The Birth of the DEA
Nixon subsequently created the Drug Enforcement Administration (DEA) in 1973, consolidating existing federal drug enforcement functions. The DEA has since become the primary federal agency responsible for controlled substance scheduling, research licensing, and drug enforcement. It is the agency responsible for:
- Keeping marijuana on Schedule I since 1970
- Licensing research cannabis producers (NIDA/University of Mississippi monopoly 1968–2021)
- Current rescheduling deliberations under Trump's EO 14370
The Drug Abuse Warning Network (DAWN)
The Drug Abuse Warning Network (DAWN) was established in 1972 as a public health surveillance system to monitor drug-related emergency department visits and deaths. Originally developed by the DEA's Office of Science and Technology and jointly funded with NIDA, DAWN transferred to SAMHSA in 1992.
DAWN documented the explosion of narcotic pain reliever-related ED visits — a 117% increase between 2005 and 2011 — providing much of the data that eventually led to recognition of the opioid crisis. DAWN was discontinued in 2011, briefly re-established in 2018, and discontinued again in June 2025. Its absence leaves a significant gap in federal drug surveillance capability.

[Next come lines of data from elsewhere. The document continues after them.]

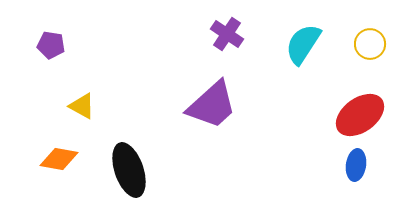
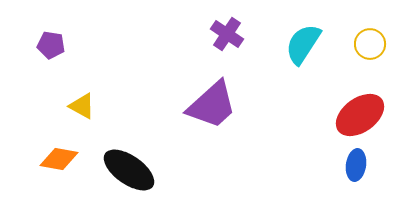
black ellipse: rotated 36 degrees counterclockwise
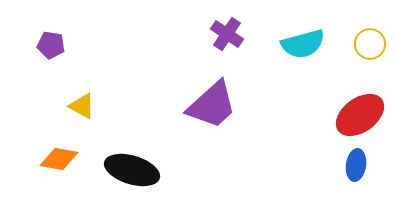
cyan semicircle: rotated 138 degrees counterclockwise
black ellipse: moved 3 px right; rotated 18 degrees counterclockwise
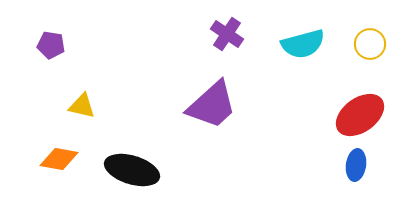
yellow triangle: rotated 16 degrees counterclockwise
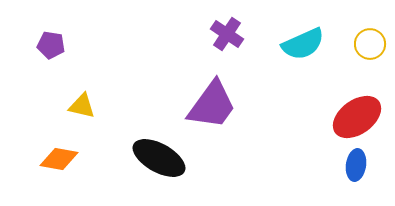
cyan semicircle: rotated 9 degrees counterclockwise
purple trapezoid: rotated 12 degrees counterclockwise
red ellipse: moved 3 px left, 2 px down
black ellipse: moved 27 px right, 12 px up; rotated 12 degrees clockwise
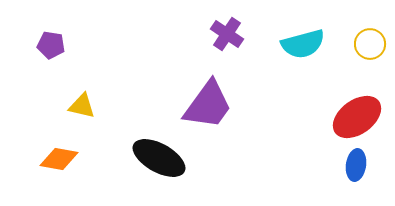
cyan semicircle: rotated 9 degrees clockwise
purple trapezoid: moved 4 px left
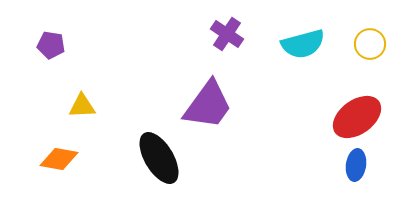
yellow triangle: rotated 16 degrees counterclockwise
black ellipse: rotated 30 degrees clockwise
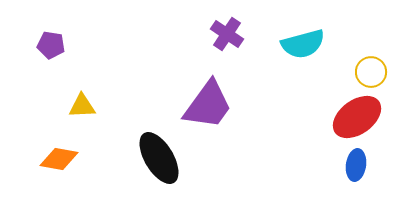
yellow circle: moved 1 px right, 28 px down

Cannabis as Crime, Not Medicine
Throughout U.S. military history, cannabis use has been framed as a disciplinary and criminal matter rather than a health concern. This framing has practical consequences:
- UCMJ Article 112a lists marijuana alongside heroin, cocaine, and LSD
- Maximum penalties for possession over 30 grams or distribution include dishonorable discharge, forfeiture of all pay, and 5 years confinement
- For use or possession under 30 grams: 2 years confinement
- All branches maintain zero-tolerance policies
- Even CBD and hemp products were banned for military members under a February 2020 DoD policy
This criminal framing shaped VA policy as well. VA providers treating Vietnam veterans in the 1970s and 1980s were operating in an institutional environment where cannabis use was treated as evidence of moral failure rather than as a coping strategy for unaddressed trauma. This is part of why PTSD took so long to be taken seriously — and why self-medication patterns that developed in Vietnam and persisted for decades were often missed by clinicians.
What Vietnam Teaches Us About Current Policy
- Enforcement without treatment drives substitution. The heroin shift in Vietnam is a cautionary tale that applies to any aggressive drug enforcement approach.
- Context matters enormously for addiction outcomes. Robins' 1% re-addiction finding should humble anyone who assumes that cannabis use in one setting predicts cannabis use disorder in another.
- Drug testing programs reflect institutional priorities, not neutral science. Operation Golden Flow tested for heroin but not cannabis because cannabis testing would have disrupted the return home for the majority of soldiers. Current federal drug testing similarly reflects institutional choices about what to prioritize.
- Advocacy and research can change established frameworks — slowly. The science that eventually changed some institutional positions on PTSD, addiction, and cannabis was available long before institutions acted on it.